▶ [What you need to do]: An exact copy of every record below is needed, with the pictures left out.

--- Task data Enclosed Below ---

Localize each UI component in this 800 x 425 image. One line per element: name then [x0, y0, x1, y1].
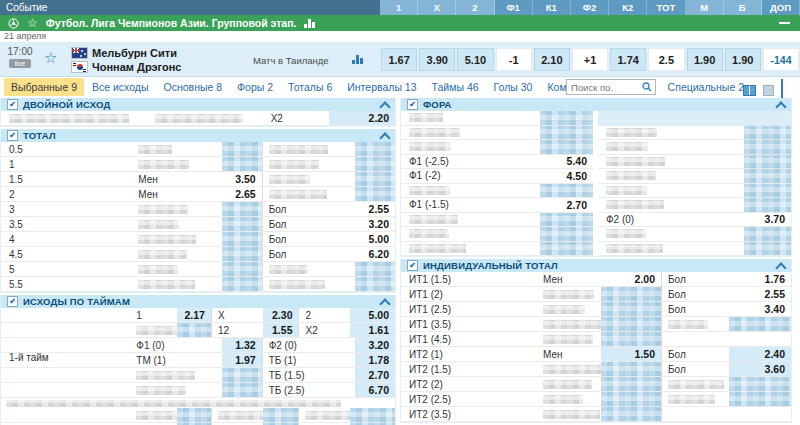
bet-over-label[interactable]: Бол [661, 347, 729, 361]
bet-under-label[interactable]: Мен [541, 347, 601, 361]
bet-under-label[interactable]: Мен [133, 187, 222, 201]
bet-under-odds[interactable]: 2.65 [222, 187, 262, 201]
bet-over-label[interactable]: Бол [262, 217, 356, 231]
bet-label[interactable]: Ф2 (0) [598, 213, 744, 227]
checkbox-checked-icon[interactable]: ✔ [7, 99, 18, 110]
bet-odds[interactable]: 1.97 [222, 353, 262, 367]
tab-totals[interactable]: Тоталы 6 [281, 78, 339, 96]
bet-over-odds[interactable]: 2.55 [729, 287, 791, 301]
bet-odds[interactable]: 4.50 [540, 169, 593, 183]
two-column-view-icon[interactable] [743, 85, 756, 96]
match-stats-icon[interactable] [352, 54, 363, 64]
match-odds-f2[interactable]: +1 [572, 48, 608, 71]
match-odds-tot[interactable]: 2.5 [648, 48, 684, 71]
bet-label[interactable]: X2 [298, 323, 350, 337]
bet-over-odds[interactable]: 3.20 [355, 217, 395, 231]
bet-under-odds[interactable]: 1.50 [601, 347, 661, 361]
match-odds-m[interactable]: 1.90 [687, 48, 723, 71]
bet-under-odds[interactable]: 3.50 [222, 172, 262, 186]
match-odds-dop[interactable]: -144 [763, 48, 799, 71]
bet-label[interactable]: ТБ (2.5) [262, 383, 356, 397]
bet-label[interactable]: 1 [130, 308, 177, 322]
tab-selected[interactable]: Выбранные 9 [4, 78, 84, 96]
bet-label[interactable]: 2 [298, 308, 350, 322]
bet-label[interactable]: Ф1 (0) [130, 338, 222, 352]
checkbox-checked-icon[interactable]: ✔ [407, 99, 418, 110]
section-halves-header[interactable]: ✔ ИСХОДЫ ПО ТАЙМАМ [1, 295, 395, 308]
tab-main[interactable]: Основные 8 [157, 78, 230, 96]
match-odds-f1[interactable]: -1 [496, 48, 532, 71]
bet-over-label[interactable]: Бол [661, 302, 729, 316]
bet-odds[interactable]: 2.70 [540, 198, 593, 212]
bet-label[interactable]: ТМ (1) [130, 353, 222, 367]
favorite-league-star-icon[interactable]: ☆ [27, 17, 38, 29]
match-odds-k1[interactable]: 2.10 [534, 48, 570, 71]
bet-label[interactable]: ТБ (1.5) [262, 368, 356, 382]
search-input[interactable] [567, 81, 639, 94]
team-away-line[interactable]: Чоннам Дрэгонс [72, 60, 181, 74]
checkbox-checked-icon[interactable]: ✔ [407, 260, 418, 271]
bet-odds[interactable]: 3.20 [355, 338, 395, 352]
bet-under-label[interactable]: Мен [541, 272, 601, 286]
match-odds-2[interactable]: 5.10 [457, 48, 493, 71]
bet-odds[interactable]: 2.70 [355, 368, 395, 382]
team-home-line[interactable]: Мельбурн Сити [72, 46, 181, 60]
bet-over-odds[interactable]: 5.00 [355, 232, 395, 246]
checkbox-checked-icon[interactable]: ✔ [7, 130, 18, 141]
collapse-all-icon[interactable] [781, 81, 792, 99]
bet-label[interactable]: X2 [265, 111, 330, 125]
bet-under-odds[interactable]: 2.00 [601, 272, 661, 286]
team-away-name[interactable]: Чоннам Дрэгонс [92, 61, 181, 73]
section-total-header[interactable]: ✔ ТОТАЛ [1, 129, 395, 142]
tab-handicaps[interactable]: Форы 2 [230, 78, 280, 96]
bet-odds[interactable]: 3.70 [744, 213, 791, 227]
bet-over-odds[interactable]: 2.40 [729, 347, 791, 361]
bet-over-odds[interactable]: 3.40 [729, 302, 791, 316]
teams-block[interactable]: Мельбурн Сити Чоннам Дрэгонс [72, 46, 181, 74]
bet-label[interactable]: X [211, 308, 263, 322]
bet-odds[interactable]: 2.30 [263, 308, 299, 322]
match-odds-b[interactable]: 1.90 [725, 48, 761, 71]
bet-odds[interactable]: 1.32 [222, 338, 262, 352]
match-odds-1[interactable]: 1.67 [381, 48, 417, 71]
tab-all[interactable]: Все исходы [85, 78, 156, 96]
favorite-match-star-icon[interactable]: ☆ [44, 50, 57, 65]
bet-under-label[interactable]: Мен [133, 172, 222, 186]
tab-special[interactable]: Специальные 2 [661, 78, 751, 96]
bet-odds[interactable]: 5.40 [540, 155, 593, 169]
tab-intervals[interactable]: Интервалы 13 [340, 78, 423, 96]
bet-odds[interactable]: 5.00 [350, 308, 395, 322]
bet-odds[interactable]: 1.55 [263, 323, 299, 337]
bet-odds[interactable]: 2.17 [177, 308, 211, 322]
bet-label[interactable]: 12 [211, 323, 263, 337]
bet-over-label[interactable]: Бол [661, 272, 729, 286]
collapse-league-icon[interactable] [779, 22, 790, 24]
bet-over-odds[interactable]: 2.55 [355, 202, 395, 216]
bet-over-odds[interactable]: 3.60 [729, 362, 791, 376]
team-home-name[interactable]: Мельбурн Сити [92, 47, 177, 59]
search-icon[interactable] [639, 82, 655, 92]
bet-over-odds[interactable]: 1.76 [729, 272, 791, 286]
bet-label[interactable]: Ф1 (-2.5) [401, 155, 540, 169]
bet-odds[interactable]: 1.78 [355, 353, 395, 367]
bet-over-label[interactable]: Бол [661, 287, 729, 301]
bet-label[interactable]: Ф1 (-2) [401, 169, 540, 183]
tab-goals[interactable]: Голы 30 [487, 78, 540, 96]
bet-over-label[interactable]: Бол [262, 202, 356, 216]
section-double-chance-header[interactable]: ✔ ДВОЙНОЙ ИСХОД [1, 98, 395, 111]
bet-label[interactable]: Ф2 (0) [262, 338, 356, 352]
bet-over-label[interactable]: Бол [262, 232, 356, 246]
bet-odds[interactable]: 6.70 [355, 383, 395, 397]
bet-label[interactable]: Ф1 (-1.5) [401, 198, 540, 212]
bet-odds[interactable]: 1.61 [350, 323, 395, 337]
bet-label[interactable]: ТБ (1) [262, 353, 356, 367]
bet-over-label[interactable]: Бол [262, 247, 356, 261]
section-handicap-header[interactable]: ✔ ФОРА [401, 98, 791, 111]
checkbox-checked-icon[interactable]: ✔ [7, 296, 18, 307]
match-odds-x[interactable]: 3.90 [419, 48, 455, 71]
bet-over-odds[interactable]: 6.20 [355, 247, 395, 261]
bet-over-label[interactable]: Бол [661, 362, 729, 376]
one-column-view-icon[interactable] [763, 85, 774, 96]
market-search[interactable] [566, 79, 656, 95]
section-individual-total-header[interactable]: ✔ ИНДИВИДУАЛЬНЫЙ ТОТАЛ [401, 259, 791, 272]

--- End of Enclosed Task data ---

▶ [Reply to the exercise]:
Localize each UI component in this 800 x 425 image. One line per element: name then [x0, y0, x1, y1].
bet-over-label[interactable]: Бол [661, 347, 729, 361]
bet-under-label[interactable]: Мен [541, 347, 601, 361]
bet-under-label[interactable]: Мен [133, 187, 222, 201]
bet-under-odds[interactable]: 2.65 [222, 187, 262, 201]
bet-over-label[interactable]: Бол [262, 217, 356, 231]
bet-label[interactable]: Ф2 (0) [598, 213, 744, 227]
checkbox-checked-icon[interactable]: ✔ [7, 99, 18, 110]
bet-odds[interactable]: 1.97 [222, 353, 262, 367]
tab-totals[interactable]: Тоталы 6 [281, 78, 339, 96]
bet-over-odds[interactable]: 2.55 [729, 287, 791, 301]
bet-odds[interactable]: 4.50 [540, 169, 593, 183]
two-column-view-icon[interactable] [743, 85, 756, 96]
match-stats-icon[interactable] [352, 54, 363, 64]
match-odds-f2[interactable]: +1 [572, 48, 608, 71]
match-odds-tot[interactable]: 2.5 [648, 48, 684, 71]
bet-label[interactable]: X2 [298, 323, 350, 337]
bet-over-odds[interactable]: 3.20 [355, 217, 395, 231]
bet-under-odds[interactable]: 1.50 [601, 347, 661, 361]
match-odds-m[interactable]: 1.90 [687, 48, 723, 71]
bet-under-odds[interactable]: 3.50 [222, 172, 262, 186]
match-odds-dop[interactable]: -144 [763, 48, 799, 71]
bet-label[interactable]: ТБ (2.5) [262, 383, 356, 397]
bet-label[interactable]: 1 [130, 308, 177, 322]
tab-selected[interactable]: Выбранные 9 [4, 78, 84, 96]
bet-label[interactable]: 2 [298, 308, 350, 322]
bet-label[interactable]: Ф1 (0) [130, 338, 222, 352]
checkbox-checked-icon[interactable]: ✔ [407, 99, 418, 110]
section-halves-header[interactable]: ✔ ИСХОДЫ ПО ТАЙМАМ [1, 295, 395, 308]
tab-main[interactable]: Основные 8 [157, 78, 230, 96]
match-odds-f1[interactable]: -1 [496, 48, 532, 71]
bet-over-label[interactable]: Бол [661, 302, 729, 316]
bet-odds[interactable]: 2.70 [540, 198, 593, 212]
bet-label[interactable]: ТМ (1) [130, 353, 222, 367]
favorite-league-star-icon[interactable]: ☆ [27, 17, 38, 29]
match-odds-k1[interactable]: 2.10 [534, 48, 570, 71]
bet-label[interactable]: ТБ (1.5) [262, 368, 356, 382]
search-input[interactable] [567, 81, 639, 94]
team-away-line[interactable]: Чоннам Дрэгонс [72, 60, 181, 74]
checkbox-checked-icon[interactable]: ✔ [407, 260, 418, 271]
bet-odds[interactable]: 3.20 [355, 338, 395, 352]
bet-under-label[interactable]: Мен [541, 272, 601, 286]
match-odds-2[interactable]: 5.10 [457, 48, 493, 71]
bet-odds[interactable]: 2.70 [355, 368, 395, 382]
team-home-line[interactable]: Мельбурн Сити [72, 46, 181, 60]
bet-over-odds[interactable]: 5.00 [355, 232, 395, 246]
checkbox-checked-icon[interactable]: ✔ [7, 130, 18, 141]
collapse-all-icon[interactable] [781, 81, 792, 99]
bet-label[interactable]: X2 [265, 111, 330, 125]
bet-under-odds[interactable]: 2.00 [601, 272, 661, 286]
team-away-name[interactable]: Чоннам Дрэгонс [92, 61, 181, 73]
section-total-header[interactable]: ✔ ТОТАЛ [1, 129, 395, 142]
tab-handicaps[interactable]: Форы 2 [230, 78, 280, 96]
bet-odds[interactable]: 3.70 [744, 213, 791, 227]
bet-over-odds[interactable]: 2.40 [729, 347, 791, 361]
bet-over-odds[interactable]: 3.40 [729, 302, 791, 316]
teams-block[interactable]: Мельбурн Сити Чоннам Дрэгонс [72, 46, 181, 74]
bet-label[interactable]: X [211, 308, 263, 322]
bet-odds[interactable]: 2.30 [263, 308, 299, 322]
match-odds-b[interactable]: 1.90 [725, 48, 761, 71]
bet-odds[interactable]: 1.32 [222, 338, 262, 352]
match-odds-1[interactable]: 1.67 [381, 48, 417, 71]
tab-all[interactable]: Все исходы [85, 78, 156, 96]
favorite-match-star-icon[interactable]: ☆ [44, 50, 57, 65]
bet-under-label[interactable]: Мен [133, 172, 222, 186]
tab-special[interactable]: Специальные 2 [661, 78, 751, 96]
bet-odds[interactable]: 5.40 [540, 155, 593, 169]
tab-intervals[interactable]: Интервалы 13 [340, 78, 423, 96]
bet-odds[interactable]: 5.00 [350, 308, 395, 322]
bet-odds[interactable]: 1.55 [263, 323, 299, 337]
bet-odds[interactable]: 2.17 [177, 308, 211, 322]
bet-label[interactable]: 12 [211, 323, 263, 337]
bet-over-label[interactable]: Бол [661, 272, 729, 286]
collapse-league-icon[interactable] [779, 22, 790, 24]
bet-over-odds[interactable]: 2.55 [355, 202, 395, 216]
bet-over-odds[interactable]: 3.60 [729, 362, 791, 376]
team-home-name[interactable]: Мельбурн Сити [92, 47, 177, 59]
search-icon[interactable] [639, 82, 655, 92]
bet-over-odds[interactable]: 1.76 [729, 272, 791, 286]
bet-label[interactable]: Ф1 (-2.5) [401, 155, 540, 169]
bet-odds[interactable]: 1.78 [355, 353, 395, 367]
bet-over-label[interactable]: Бол [661, 287, 729, 301]
bet-label[interactable]: Ф1 (-2) [401, 169, 540, 183]
tab-goals[interactable]: Голы 30 [487, 78, 540, 96]
bet-over-label[interactable]: Бол [262, 202, 356, 216]
section-double-chance-header[interactable]: ✔ ДВОЙНОЙ ИСХОД [1, 98, 395, 111]
bet-label[interactable]: Ф2 (0) [262, 338, 356, 352]
bet-over-label[interactable]: Бол [262, 232, 356, 246]
bet-odds[interactable]: 6.70 [355, 383, 395, 397]
bet-label[interactable]: Ф1 (-1.5) [401, 198, 540, 212]
bet-odds[interactable]: 1.61 [350, 323, 395, 337]
bet-label[interactable]: ТБ (1) [262, 353, 356, 367]
bet-over-label[interactable]: Бол [262, 247, 356, 261]
section-handicap-header[interactable]: ✔ ФОРА [401, 98, 791, 111]
checkbox-checked-icon[interactable]: ✔ [7, 296, 18, 307]
match-odds-x[interactable]: 3.90 [419, 48, 455, 71]
bet-over-odds[interactable]: 6.20 [355, 247, 395, 261]
bet-over-label[interactable]: Бол [661, 362, 729, 376]
one-column-view-icon[interactable] [763, 85, 774, 96]
market-search[interactable] [566, 79, 656, 95]
section-individual-total-header[interactable]: ✔ ИНДИВИДУАЛЬНЫЙ ТОТАЛ [401, 259, 791, 272]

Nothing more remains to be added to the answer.